Bleeding: In the phase 3 pivotal studies in MF bleeding events (including intracranial and gastrointestinal, bruising and other bleeding events) were reported in 32.6% of patients exposed to Ruxolitinib Phosphate and 23.2% of patients exposed to the reference treatments (placebo or best available therapy). The frequency of grade 3-4 events was similar for patients treated with Ruxolitinib Phosphate or reference treatments (4.7% vs 3.1%). Most of the patients with bleeding events during the treatment reported bruising (65.3%). Bruising events were more frequently reported in patients taking Ruxolitinib Phosphate compared with the reference treatments (21.3% vs 11.6%). Intracranial bleeding was reported in 1% of patients exposed to Ruxolitinib Phosphate and 0.9% exposed to reference treatments. Gastrointestinal bleeding was reported in 5% of patients exposed to Ruxolitinib Phosphate compared to 3.1% exposed to reference treatments. Other bleeding events (including events such as epistaxis, post-procedural haemorrhage and haematuria) were reported in 13.3% of patients treated with Ruxolitinib Phosphate and 10.3% treated with reference treatments.
In the randomised period of the pivotal study in PV patients, bleeding events (including intracranial and gastrointestinal, bruising and other bleeding events) were reported in 20% of patients treated with Ruxolitinib Phosphate and 15.3% patients receiving best available therapy. Bruising was reported in similar frequencies in Ruxolitinib Phosphate and BAT arms (10.9% versus 8.1%). No intracranial bleeding or gastrointestinal haemorrhage events were reported in patients receiving Ruxolitinib Phosphate. One patient treated with Ruxolitinib Phosphate experienced a grade 3 bleeding event (post-procedural bleeding); no grade 4 bleeding was reported. Other bleeding events (including events such as epistaxis, post-procedural haemorrhage, gingival bleeding) were reported in 11.8% of patients treated with Ruxolitinib Phosphate and 6.3% treated with best available therapy.
Infections: In the phase 3 pivotal studies in MF, grade 3 or 4 urinary tract infection was reported in 1.0% of patients, herpes zoster in 4.3% and tuberculosis in 1.0%. In phase 3 clinical studies sepsis was reported in 3.0% of patients. An extended follow-up of patients treated with Ruxolitinib Phosphate showed no trends towards an increase in the rate of sepsis over time.
In the randomised period of the pivotal study in PV patients, one (0.9%) CTCAE grade 3 and no grade 4 urinary tract infection was reported. The rate of herpes zoster was slightly higher in PV (6.4%) patients than in MF (4.0%) patients. There was one report of CTCAE grade 3 post-herpetic neuralgia amongst the PV patients.
Increased Systolic Blood Pressure: In the phase 3 pivotal clinical studies in MF an increase in systolic blood pressure of 20 mmHg or more from baseline was recorded in 31.5% of patients on at least one visit compared with 19.5% of the control-treated patients. In COMFORT-I (MF patients) the mean increase from baseline in systolic BP was 0-2 mmHg on Ruxolitinib Phosphate versus a decrease of 2-5 mmHg in the placebo arm. In COMFORT-II mean values showed little difference between the Ruxolitinib Phosphate-treated and the control-treated MF patients.
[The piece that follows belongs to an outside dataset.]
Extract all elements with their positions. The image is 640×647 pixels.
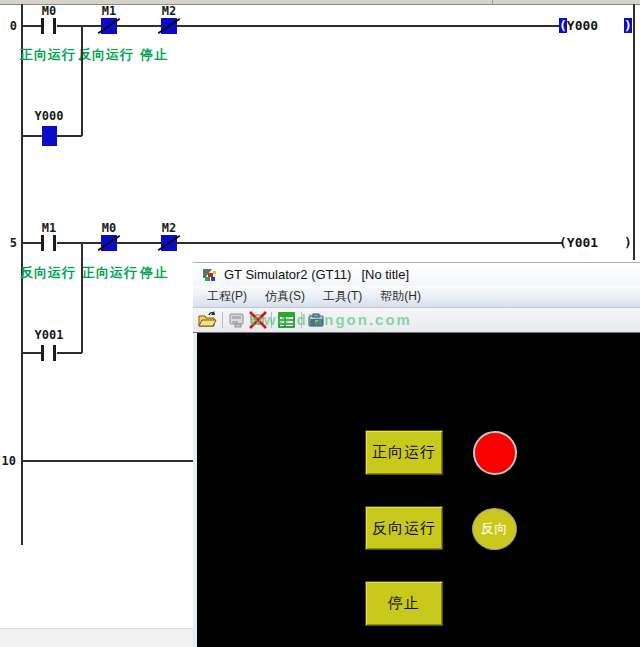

In the randomised period of the pivotal study in PV patients, the mean systolic blood pressure increased by 0.65 mmHg in the Ruxolitinib Phosphate arm versus a decrease of 2 mmHg in the BAT arm.
Reporting of Suspected Adverse Reactions: Reporting suspected adverse reactions after authorisation of the medicinal product is important. It allows continued monitoring of the benefit/risk balance of the medicinal product. Healthcare professionals are asked to report any suspected adverse reactions.